A discussão sobre o tempo de trabalho tem sido central ao longo da história do movimento dos trabalhadores.
Nas últimas décadas, tem sido difícil aos trabalhadores conquistar novos avanços na redução do tempo de trabalho, libertando mais tempo das suas vidas para a família, para o lazer, para a fruição da cultura e da natureza e para o simples descanso.

A luta pela universalização das 35 horas semanais de trabalho para todos os trabalhadores do setor privado não teve ainda sucesso. O Código do Trabalho ainda consagra as 40 horas semanais, pese embora vários acordos coletivos de trabalho reduzam esse número de horas em alguns setores de atividade. Mesmo na administração pública, as 35 horas sofreram, no início da última década, o ataque da direita (PSD/CDS) com o apoio da troika, que só uma maioria de esquerda reverteu em 2016.

Ao mesmo tempo, as últimas décadas têm sido de enorme evolução tecnológica que permite que se possa fazer mais, em menos tempo e com menos recurso ao trabalho. E o que ganham os trabalhadores com essa evolução?
A verdade é que a riqueza mundial continua a ser acumulada em cada vez menos mãos. Os 1% mais ricos do mundo possuem mais riqueza do que 95% da humanidade. O tempo é, por isso, parte da luta que é necessário fazer por uma sociedade mais justa onde haja tempo para viver.

A chamada semana de quatro dias surge como uma forma de redução do tempo de trabalho, mas também como forma de melhorar a organização das empresas. Não pode, todavia, significar qualquer perda de direitos ao nível do rendimento do trabalho nem significar um acréscimo do número de horas de trabalho diária.
A semana de quatro dias tem de ser uma oportunidade para colocar no centro do debate sobre o trabalho o tempo de trabalho e a redução do horário de trabalho.

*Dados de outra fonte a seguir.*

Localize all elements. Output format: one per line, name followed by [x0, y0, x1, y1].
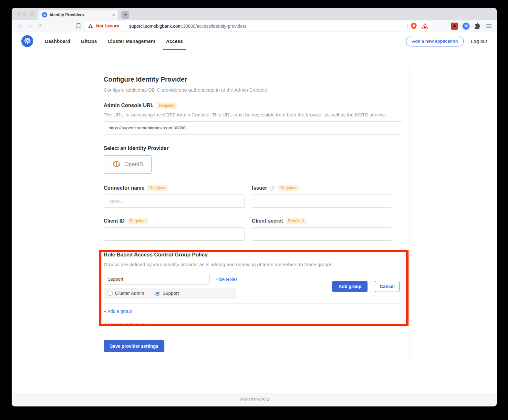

Essa alteração exige mudanças nas empresas, na administração pública e no funcionamento da economia. Não sendo linear, não é, todavia, uma impossibilidade, como muitos querem fazer crer e como o comprovam empresas que implementaram esse tipo de organização do tempo de trabalho.

A criação de projetos piloto de adesão voluntária, como o Bloco propõe nos Açores, terá o efeito de demonstrar o realismo da semana de quatro dias e a levar a que mais trabalhadores o reivindiquem e a que mais setores económicos embarquem nesse avanço.